For some authors, it isn't enough to write a book. Some authors aspire to write the great American novel. That usually means it's an epic novel. And when I say epic, I'm referring to the length of the story. In books, epic is a sort of grandiose way of saying super long.
Some stories just can't help but to be big. Gone With the Wind, my favorite, is a massive book. Yet the story simply can't be shortened, and that's just how it is. Despite the length of the novel, I wouldn't want to spend one less moment with Scarlett.
But a book doesn't automatically have merit simply because it's long. Extreme length is a huge, huge turn-off to many readers, in fact. An epic novel is epic because it usually spans many, many years and details many different events. There's a lot of change and character growth, many obstacles and challenges...a boatload of characters and interaction. A lot happens, and that keeps readers engaged.

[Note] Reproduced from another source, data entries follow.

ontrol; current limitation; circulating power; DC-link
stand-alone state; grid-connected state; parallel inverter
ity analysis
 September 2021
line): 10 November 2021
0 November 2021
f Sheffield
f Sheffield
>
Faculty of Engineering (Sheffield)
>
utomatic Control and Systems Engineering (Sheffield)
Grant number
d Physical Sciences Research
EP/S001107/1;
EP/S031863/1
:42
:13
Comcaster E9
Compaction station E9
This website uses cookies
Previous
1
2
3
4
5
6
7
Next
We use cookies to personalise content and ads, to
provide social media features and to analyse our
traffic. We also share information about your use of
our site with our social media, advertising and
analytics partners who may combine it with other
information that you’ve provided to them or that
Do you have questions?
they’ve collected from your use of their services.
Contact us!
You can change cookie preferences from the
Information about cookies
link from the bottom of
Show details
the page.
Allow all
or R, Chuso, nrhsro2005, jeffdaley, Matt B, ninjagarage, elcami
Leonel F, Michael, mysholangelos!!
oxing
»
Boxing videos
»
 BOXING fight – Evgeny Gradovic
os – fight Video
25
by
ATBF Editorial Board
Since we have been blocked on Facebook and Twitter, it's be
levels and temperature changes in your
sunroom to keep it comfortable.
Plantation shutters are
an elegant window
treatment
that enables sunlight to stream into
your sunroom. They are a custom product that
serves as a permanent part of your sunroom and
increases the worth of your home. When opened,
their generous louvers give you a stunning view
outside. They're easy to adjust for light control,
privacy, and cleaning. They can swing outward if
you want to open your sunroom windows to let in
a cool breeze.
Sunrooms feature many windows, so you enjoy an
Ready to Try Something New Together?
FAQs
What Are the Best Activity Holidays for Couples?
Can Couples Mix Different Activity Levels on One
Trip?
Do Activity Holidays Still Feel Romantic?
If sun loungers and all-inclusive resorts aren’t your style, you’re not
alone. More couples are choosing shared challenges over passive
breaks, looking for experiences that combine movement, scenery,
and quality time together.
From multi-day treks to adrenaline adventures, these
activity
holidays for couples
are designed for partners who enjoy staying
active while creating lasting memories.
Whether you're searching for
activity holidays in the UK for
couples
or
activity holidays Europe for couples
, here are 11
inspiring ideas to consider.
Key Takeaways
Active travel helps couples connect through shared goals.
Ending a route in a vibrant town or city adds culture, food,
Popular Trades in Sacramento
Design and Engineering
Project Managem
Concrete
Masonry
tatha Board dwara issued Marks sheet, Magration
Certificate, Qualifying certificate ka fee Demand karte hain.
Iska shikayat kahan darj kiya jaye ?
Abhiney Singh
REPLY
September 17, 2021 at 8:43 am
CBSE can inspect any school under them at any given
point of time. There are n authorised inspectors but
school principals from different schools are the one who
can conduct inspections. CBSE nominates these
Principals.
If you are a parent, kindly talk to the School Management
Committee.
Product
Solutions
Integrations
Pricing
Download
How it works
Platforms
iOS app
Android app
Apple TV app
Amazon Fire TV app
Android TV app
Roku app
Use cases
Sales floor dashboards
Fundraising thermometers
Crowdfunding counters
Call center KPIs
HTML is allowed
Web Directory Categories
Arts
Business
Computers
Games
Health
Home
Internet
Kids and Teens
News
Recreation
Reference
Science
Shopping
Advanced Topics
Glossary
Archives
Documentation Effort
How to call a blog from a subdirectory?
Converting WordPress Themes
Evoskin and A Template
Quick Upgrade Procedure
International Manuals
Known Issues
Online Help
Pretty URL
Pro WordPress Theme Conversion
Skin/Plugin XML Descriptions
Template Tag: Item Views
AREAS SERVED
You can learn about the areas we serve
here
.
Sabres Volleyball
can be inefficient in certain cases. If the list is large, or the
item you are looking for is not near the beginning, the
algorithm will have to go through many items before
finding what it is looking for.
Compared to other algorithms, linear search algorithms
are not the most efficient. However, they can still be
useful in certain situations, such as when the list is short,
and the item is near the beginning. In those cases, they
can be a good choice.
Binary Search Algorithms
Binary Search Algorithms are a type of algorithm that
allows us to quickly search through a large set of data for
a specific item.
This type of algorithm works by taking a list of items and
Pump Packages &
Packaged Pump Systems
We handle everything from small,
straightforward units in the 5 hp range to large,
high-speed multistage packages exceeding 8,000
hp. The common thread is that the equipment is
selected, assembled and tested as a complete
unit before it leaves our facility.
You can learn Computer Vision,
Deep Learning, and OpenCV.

Writing a long book doesn't make it epic, and regular readers of the blog will know that I'm an advocate for brevity. If you can say it in fewer words, do it. Readers don't want to get bogged down in lengthy descriptions of the way leaves blow in the wind, for example. In today's world of ereading, the epic novel could become the next literary dinosaur. So write lengthy novels cautiously and with a keen eye for details you can gloss right over.
Read your story, and ask yourself if it's really an epic...or just too damn long. If you don't want to read your story, readers won't want to do so, either.